The Art Market Explained: What you need to know about auctions: Auctions launches a four-part documentary series, followed by Galleries, Patrons, and Art Fairs, released weekly through mid-June. Together, the four segments will tell a comprehensive story about the art market’s history and cultural influence, providing an approachable yet nuanced introduction to an extraordinary subject.
+ Artsy
The Price of Everything: With unprecedented access to pivotal artists and the white-hot market surrounding them, The Price of Everything dives deep into the labyrinth of the contemporary art world. It examines the role of art and artistic passion in today’s money-driven, consumer-based society — where everything can be bought and sold. In January 2018, The Price Of Everything premiered at the Sundance Film Festival.
+ The Price of Everything
Ways of Seeing: We’ve been coming to terms with technology’s effect on art for more than a century, and the issue seems particularly salient now that we are depending on the internet for all of our social and aesthetic needs. But there’s still no better guide to the way modernity has upended our experience of the world than the critic, novelist, and screenwriter John Berger in his groundbreaking 1972 BBC series.
+ BBC
F for Fake: Orson Welles’s idiosyncratic master class on the philosophical underpinnings of art, the art market, performance, and self-consciousness focuses on a prolific art forger, Elmyr de Hory, and begins with a mind-bending quotation from the French magician Jean-Eugène Robert-Houdin: “A magician,” Welles says that Houdin said, “is just an actor playing the part of a magician.”
+ Amazon
American Animals: Based on the unbelievable true story of four middle-class college kids who hatched a harebrained scheme to stage a daylight robbery of several rare, multi-million dollar books from a university campus in Kentucky.
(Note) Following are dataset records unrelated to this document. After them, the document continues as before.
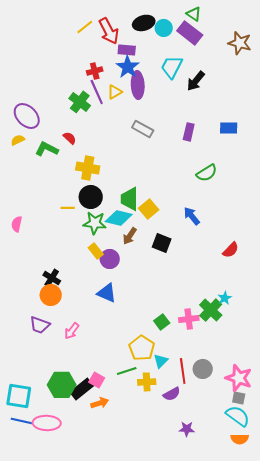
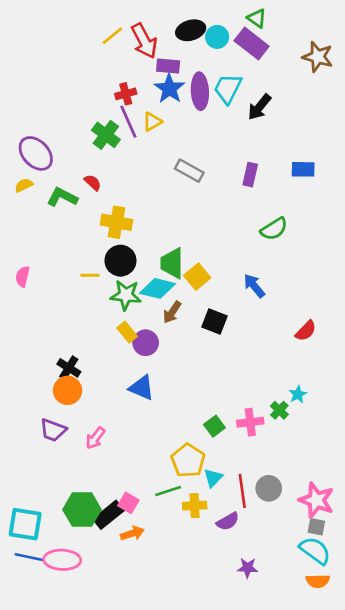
purple ellipse: (138, 85) -> (200, 91), moved
pink semicircle: (17, 224) -> (23, 277), moved
green cross: (211, 310) -> (279, 410), size x0.6

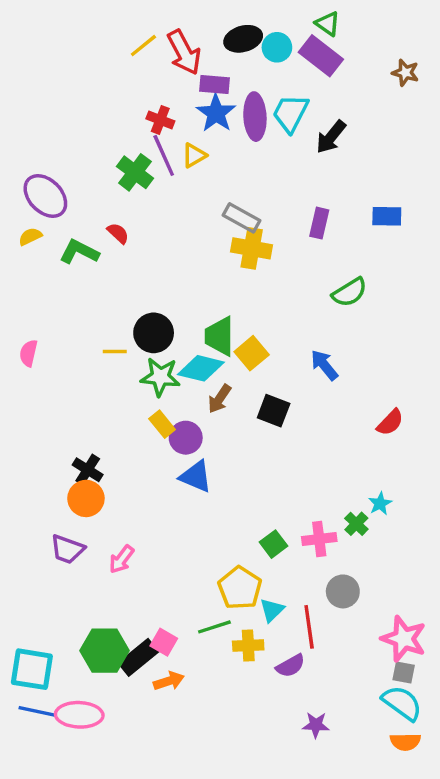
brown star: (318, 57) -> (405, 73), size x0.7
red cross: (126, 94) -> (160, 120), turned 36
yellow cross: (116, 222) -> (252, 248), moved
blue triangle: (142, 388) -> (196, 477), moved
gray circle: (269, 488) -> (343, 591), moved

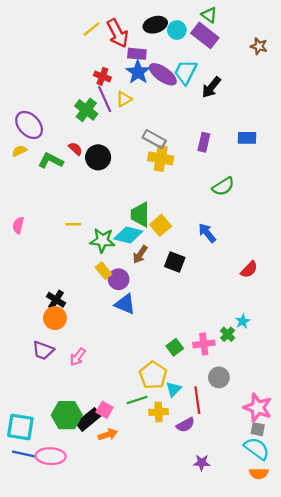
purple ellipse: (255, 117) -> (163, 74), turned -52
black circle: (154, 333) -> (98, 157), moved

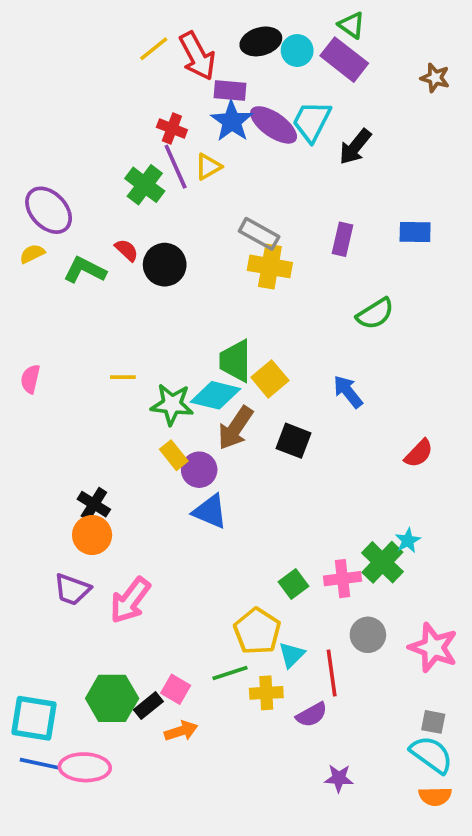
brown arrow: (140, 254) -> (235, 428), size x1.4
green cross: (228, 334) -> (382, 562), size x1.6
pink arrow: (78, 357) -> (130, 600), size x1.5
pink star: (258, 408) -> (433, 648), moved
black rectangle: (88, 419) -> (148, 706), size x0.7

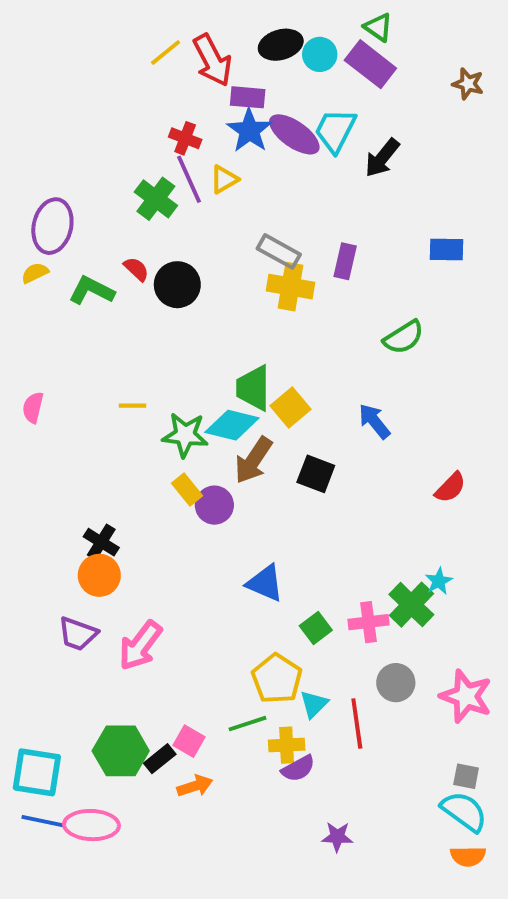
purple ellipse: (49, 210) -> (52, 226), turned 57
purple rectangle: (342, 239) -> (345, 261), moved
blue triangle: (210, 511) -> (265, 583), moved
purple semicircle: (312, 715) -> (298, 768), moved
purple star: (339, 778) -> (337, 837), moved

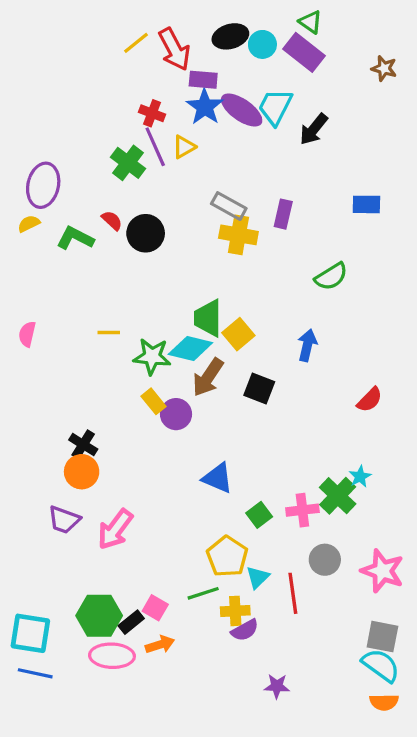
blue arrow: (374, 421) -> (307, 345), turned 52
gray square: (466, 776) -> (382, 637), size x1.5
pink ellipse: (91, 825) -> (112, 656), moved

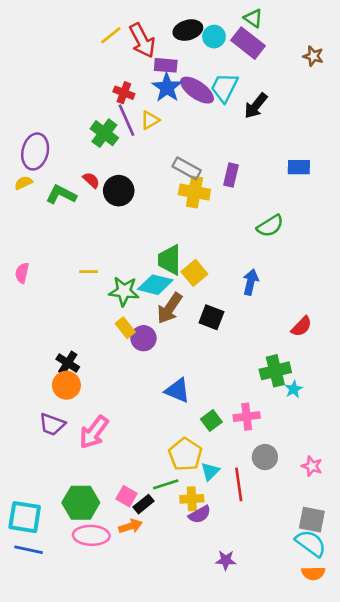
green cross: (338, 496) -> (275, 371), moved, turned 32
pink star: (382, 571) -> (312, 466), size x0.6
black rectangle: (131, 622) -> (143, 504), moved

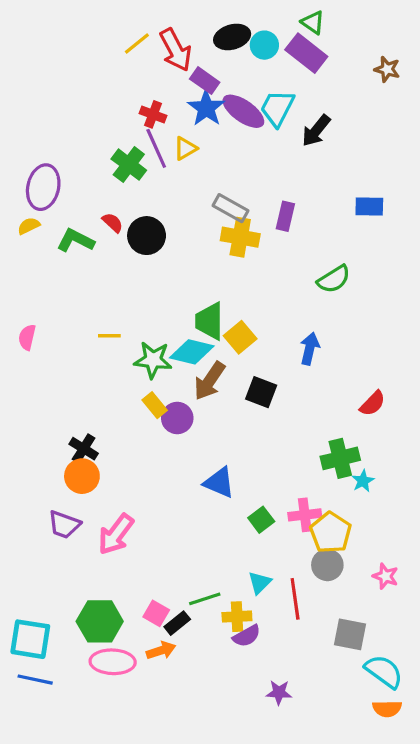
purple rectangle: (166, 65) -> (205, 81), turned 30
yellow pentagon: (185, 454) -> (331, 533), moved
gray square: (312, 520) -> (350, 634), moved

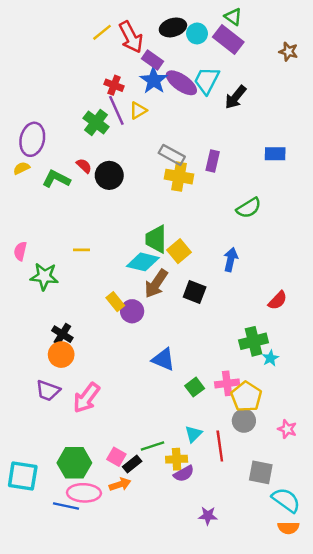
green star: (153, 360) -> (44, 276), moved
blue line: (35, 680) -> (66, 506), moved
In 2004, the thieves tried to pull off the audacious theft of four double-sized volumes of John James Audobon’s Birds of America from Transylvania University’s Special Collections Library. Although they failed in their initial goal, they nabbed some Audobon drawings and other rare books, which they then took to Christie’s as (supposed) representatives of a private collector. Police caught up with the gang in 2005 and they were later each sentenced to seven years in prison.